En mai dernier, un décret très attendu est venu permettre les premières constitutions de fonds de pérennité et en préciser les modalités de création et de contrôle administratif de leur gestion (D. n° 2020-537, 7 mai 2020). « Si le décret a rendu possible la création d’un fonds de pérennité, nous avons dû faire œuvre de défrichage », précise Stéphane Couchoux. « Pour l’anecdote, les modèles, nécessaires à une telle création n’existent pas encore. Nous avons donc collaboré avec le ministère pour créer les documents nécessaires à l’enregistrement de ce premier fonds de pérennité français ».

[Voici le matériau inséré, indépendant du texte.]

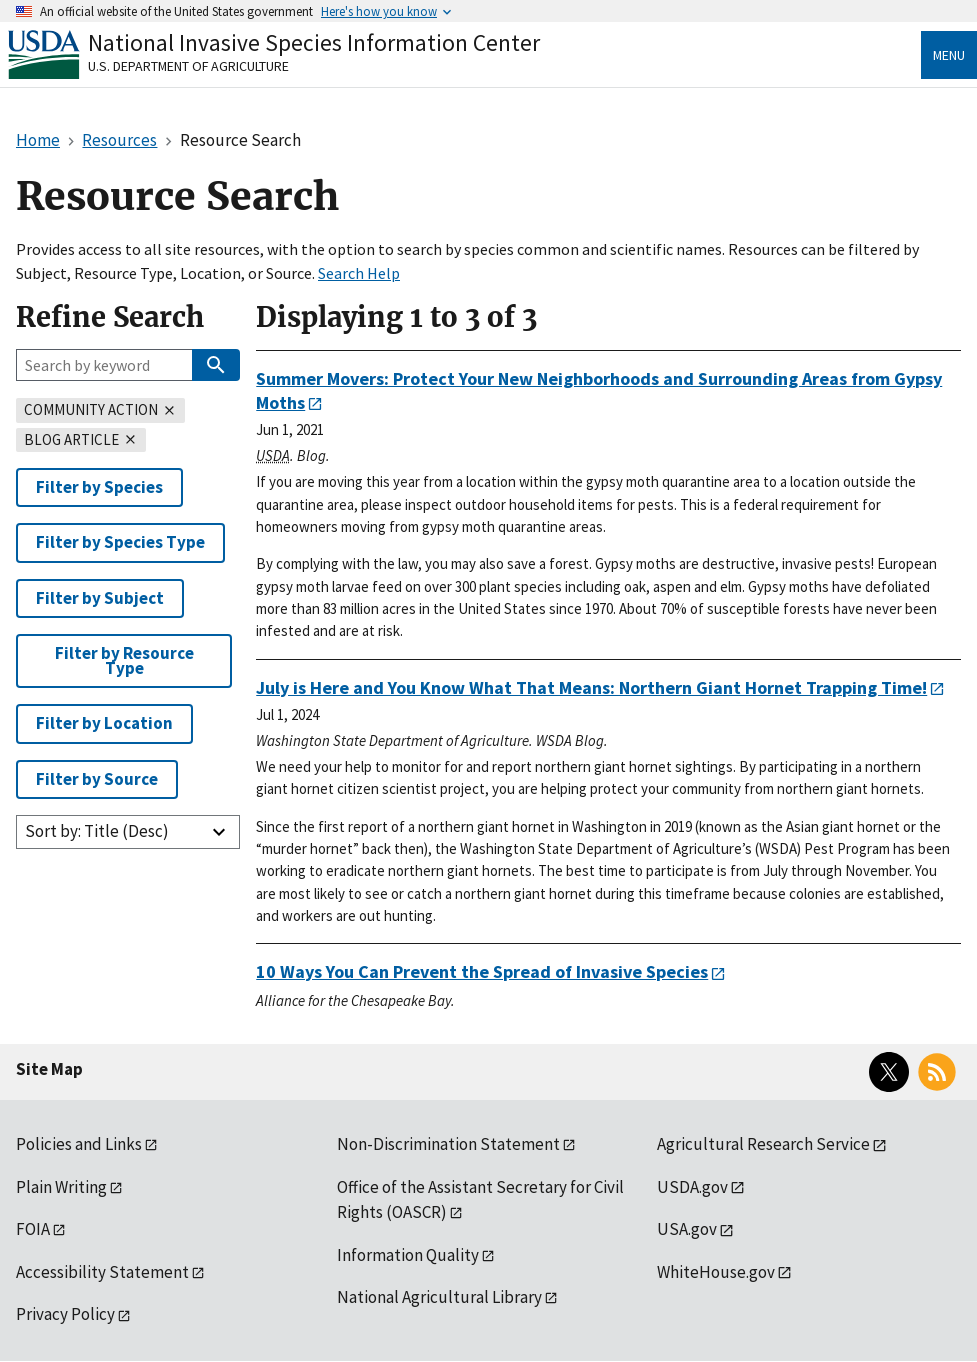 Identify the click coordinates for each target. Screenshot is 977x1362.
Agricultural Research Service (763, 1144)
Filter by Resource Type (124, 660)
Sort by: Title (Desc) (97, 831)
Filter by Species (99, 487)
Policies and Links (79, 1144)
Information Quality (408, 1255)
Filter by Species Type (120, 542)
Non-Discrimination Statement (448, 1144)
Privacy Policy (65, 1314)
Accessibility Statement (102, 1272)
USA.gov (687, 1229)
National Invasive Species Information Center (314, 42)
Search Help (359, 273)
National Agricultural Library (439, 1297)
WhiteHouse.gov (716, 1272)
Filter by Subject (100, 598)
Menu (949, 55)
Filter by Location (104, 723)
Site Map (49, 1069)
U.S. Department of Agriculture (188, 66)
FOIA (33, 1229)
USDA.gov (692, 1187)
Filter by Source (97, 779)
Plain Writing (61, 1187)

Un modèle économique innovant

La gouvernance d’un fonds de pérennité est structurée autour d’un conseil d’administration librement mis en place par le fondateur-donateur de titres. Un comité de gestion formule des recommandations au conseil d’administration en matière de gestion financière de la dotation, et d’exercice des droits attachés aux parts et actions détenues. La dotation d’un fonds de pérennité est composée des titres apportés et peut être complétée par d’autres libéralités. La dissolution d’un fonds de pérennité doit faire l’objet d’une publication au Journal officiel aux frais du fonds.

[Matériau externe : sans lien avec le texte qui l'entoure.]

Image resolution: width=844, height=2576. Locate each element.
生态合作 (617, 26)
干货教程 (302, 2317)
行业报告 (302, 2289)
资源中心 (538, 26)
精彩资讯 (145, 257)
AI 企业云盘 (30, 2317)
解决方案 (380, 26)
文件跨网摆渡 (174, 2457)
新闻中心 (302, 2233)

Avec les avocats du cabinet Fidal, Nardjisse Ben Mebarek a bâti un modèle économique innovant. Il comprend une entreprise, Élémentaire, une société à mission qui commercialise une marque responsable de vêtements pour enfants, un fonds de dotation œuvrant en faveur de l’égalité des chances et luttant contre le déterminisme social dès l’école maternelle, Élémentaire Foundation, et enfin un fonds de pérennité : le fonds de pérennité Élémentaire.

La qualité de société à mission, qui permet à une entreprise de déclarer sa raison d’être à travers plusieurs objectifs sociaux et environnementaux, a été introduite dans le cadre de la Loi Pacte. Le décret n° 2020-1 du 2 janvier 2020 est venu préciser les déclarations que la société doit effectuer lors de sa demande d’immatriculation ainsi que la vérification effectuée par un organisme tiers indépendant sur l’exécution par la société à mission des objectifs sociaux et environnementaux mentionnés dans les statuts.

L’équipe « Mécénat & Entreprises à impact » conjugue des expertises plurielles et se mobilise pour initier les projets à impact de demain, particulièrement en lien avec les enjeux de transition écologique, énergétique et sociale. C’est dans ce cadre que ses avocats ont accompagné cette jeune marque pour enfants, qu’ils conseillent depuis ses origines, dans la construction d’un modèle économique innovant et pionnier, au service d’une croissance économique citoyenne. « Le fonds de pérennité constitue un instrument particulièrement adapté dans le cadre de nouveaux business modèles qui souhaitent conjuguer performance économique et impact positif en termes social et environnemental. Il peut également servir de levier philanthropique en soutenant des actions d’intérêt général », précise Stéphane Couchoux.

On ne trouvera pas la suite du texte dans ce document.